Русская армия и флот в XIX веке - Любомир Бескровный
Шрифт:
Интервал:
Закладка:
Главными предметами учебного плана были тактика и стратегия. Под тактикой подразумевалось «искусство образовать войска и посредством оных приводить в исполнение соображения стратегии, которая, в свою очередь, есть искусство устремлять наивыгоднейшим образом к достижению цели войны». Сначала курс тактики подразделялся на начальную и высшую, но вскоре было признано, что в задачу стратегии должно войти лишь изучение основ высшей тактики. Увлечение стратегией продолжалось недолго. В 40-е годы снова вернулись к прежнему делению курсов. Было установлено, что основанием преподавания начальной тактики должны стать строевые уставы, поскольку академия «должна приготовлять не столько ученых, сколько… офицеров для службы в войсках».
Стратегия предусматривала освещение систем известных военных теоретиков, при этом ни одна из этих систем не признавалась полностью приемлемой. Исходным пунктом курса было то, что «постоянных и безусловных правил для действий нет, и сама стратегия состоит из исследования элементов и средств и в оценке их влияния на ход войны». Генерал Медем, читавший этот курс, учил, что «никакая теория не может выучить искусству вести войны», она лишь может подготовить к этому.
Большое место занимала военная история, которая дополнялась курсом военной литературы. В учебный план входили также военная география и статистика, геодезия и топография, дополняемые черчением и съемкой. Остальные предметы занимали в учебном плане подчиненное положение.
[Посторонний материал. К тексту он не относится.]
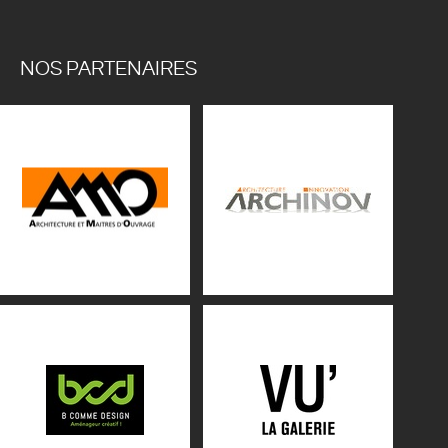
NOS PARTENAIRES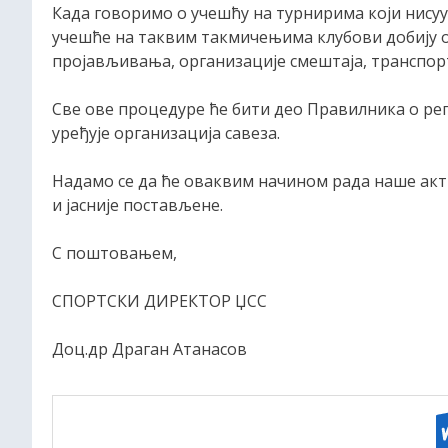
Када говоримо о учешћу на турнирима који нисуу
учешће на таквим такмичењима клубови добију о
пројављивања, организације смештаја, транспорт
Све ове процедуре ће бити део Правилника о ре
уређује организација савеза.
Надамо се да ће оваквим начином рада наше ак
и јасније постављене.
С поштовањем,
СПОРТСКИ ДИРЕКТОР ЏСС
Доц.др Драган Атанасов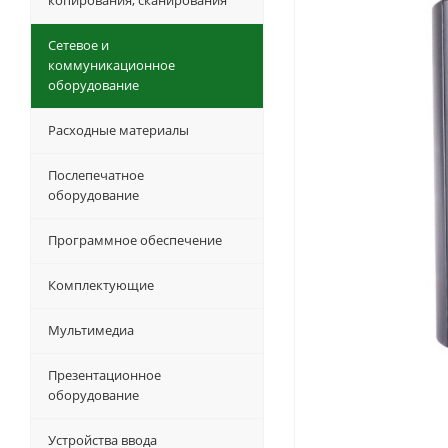
копирования, сканирования
Сетевое и
коммуникационное
оборудование
Расходные материалы
Послепечатное
оборудование
Программное обеспечение
Комплектующие
Мультимедиа
Презентационное
оборудование
Устройства ввода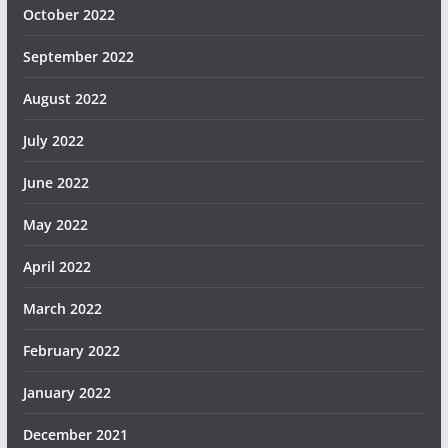
October 2022
September 2022
August 2022
July 2022
June 2022
May 2022
April 2022
March 2022
February 2022
January 2022
December 2021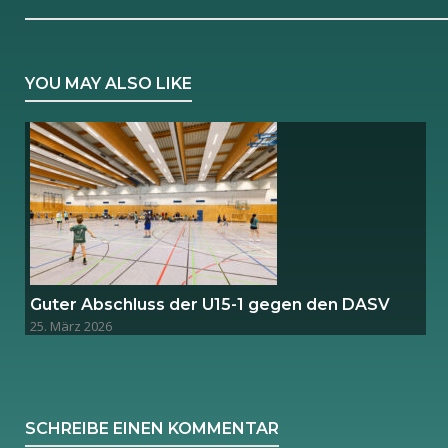
YOU MAY ALSO LIKE
Guter Abschluss der U15-1 gegen den DASV
25. März 2026
SCHREIBE EINEN KOMMENTAR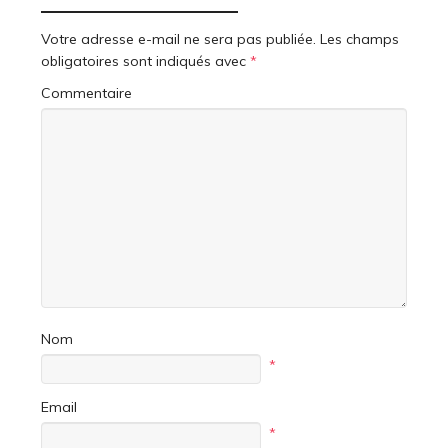
Votre adresse e-mail ne sera pas publiée.
Les champs
obligatoires sont indiqués avec
*
Commentaire
Nom
*
Email
*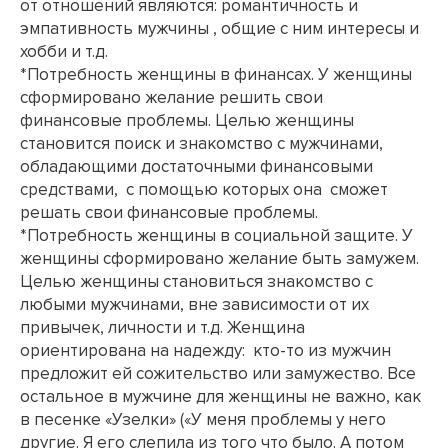
от отношений являются: романтичность и
эмпативность мужчины , общие с ним интересы и
хобби и т.д.
*Потребность женщины в финансах. У женщины
сформировано желание решить свои
финансовые проблемы. Целью женщины
становится поиск и знакомство с мужчинами,
обладающими достаточными финансовыми
средствами, с помощью которых она сможет
решать свои финансовые проблемы.
*Потребность женщины в социальной защите. У
женщины сформировано желание быть замужем.
Целью женщины становиться знакомство с
любыми мужчинами, вне зависимости от их
привычек, личности и т.д. Женщина
ориентирована на надежду: кто-то из мужчин
предложит ей сожительство или замужество. Все
остальное в мужчине для женщины не важно, как
в песенке «Узелки» («У меня проблемы у него
другие. Я его слепила из того что было. А потом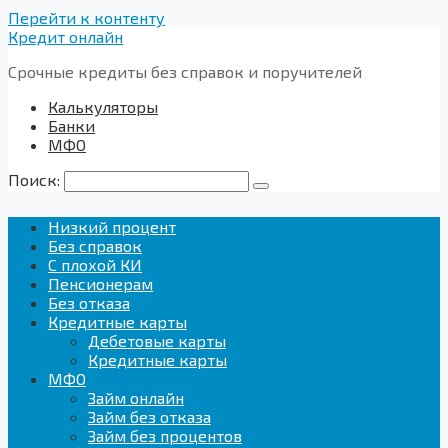
Перейти к контенту
Кредит онлайн
Срочные кредиты без справок и поручителей
Калькуляторы
Банки
МФО
Поиск:
Низкий процент
Без справок
С плохой КИ
Пенсионерам
Без отказа
Кредитные карты
Дебетовые карты
Кредитные карты
МФО
Займ онлайн
Займ без отказа
Займ без процентов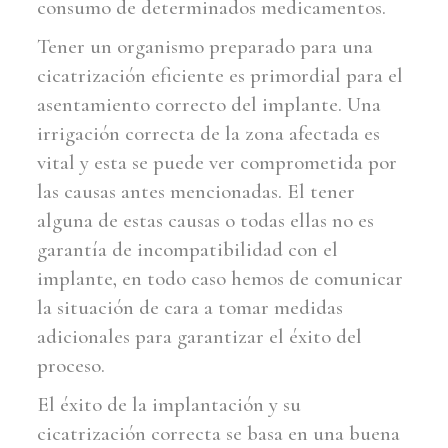
consumo de determinados medicamentos.
Tener un organismo preparado para una
cicatrización eficiente es primordial para el
asentamiento correcto del implante. Una
irrigación correcta de la zona afectada es
vital y esta se puede ver comprometida por
las causas antes mencionadas. El tener
alguna de estas causas o todas ellas no es
garantía de incompatibilidad con el
implante, en todo caso hemos de comunicar
la situación de cara a tomar medidas
adicionales para garantizar el éxito del
proceso.
El éxito de la implantación y su
cicatrización correcta se basa en una buena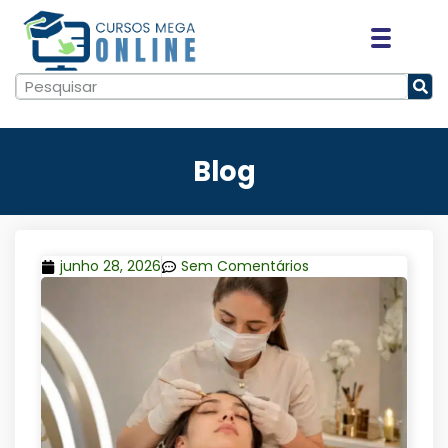
Blog
junho 28, 2026
Sem Comentários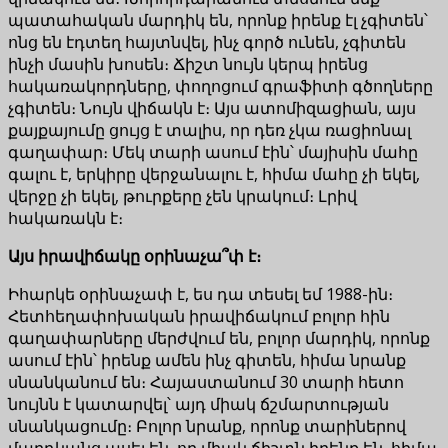
պատահական մարդիկ են, որոնք իրենք էլ չգիտեն՝
ոնց են էդտեղ հայտնվել, ինչ գործ ունեն, չգիտեն
ինչի մասին խոսեն։ Ճիշտ նույն կերպ իրենց
հակառակորդները, փողոցում գրաֆիտի գծողները
չգիտեն։ Նույն վիճակն է։ Այս ատոմիզացիան, այս
քայքայումը ցույց է տալիս, որ դեռ չկա ռացիոնալ
գաղափար։ Մեկ տարի ասում էին՝ մայիսին մահը
գալու է, երկիրը վերջանալու է, հիմա մահը չի եկել,
վերջը չի եկել, թուրքերը չեն կրակում։ Լրիվ
հակառակն է։
Այս իրավիճակը օրինաչա՞փ է։
Իհարկե օրինաչափ է, ես դա տեսել եմ 1988-ին։
Հետհեղափոխական իրավիճակում բոլոր հին
գաղափարները մերժվում են, բոլոր մարդիկ, որոնք
ասում էին՝ իրենք ամեն ինչ գիտեն, հիմա նրանք
սնանկանում են։ Հայաստանում 30 տարի հետո
նույնն է կատարվել՝ այդ միակ ճշմարտության
սնանկացումը։ Բոլոր նրանք, որոնք տարիներով
մարդկանց ասել են, որ միակ ճիշտն իրենք են, հիմա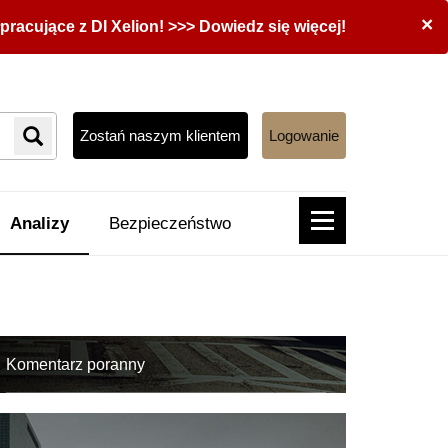
×
acujące z DI Xelion! >>> Dowiedz się więcej!
Zostań naszym klientem
Logowanie
Analizy
Bezpieczeństwo
Komentarz poranny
В первые два десятилетия нащупывались как сам объект знаний, так и установление форм учебного процесса в академии. В отношении тактической подготовки был определен объем знаний в пределе полк — дивизия. В части стратегической — в пределе армии. Все остальные курсы должны были служить формированию офицера, способного мыслить оперативно-стратегическими категориями. Поскольку академия не имела готовых учебных курсов, то профессорам приходилось их создавать самим и размножать литографическим способом.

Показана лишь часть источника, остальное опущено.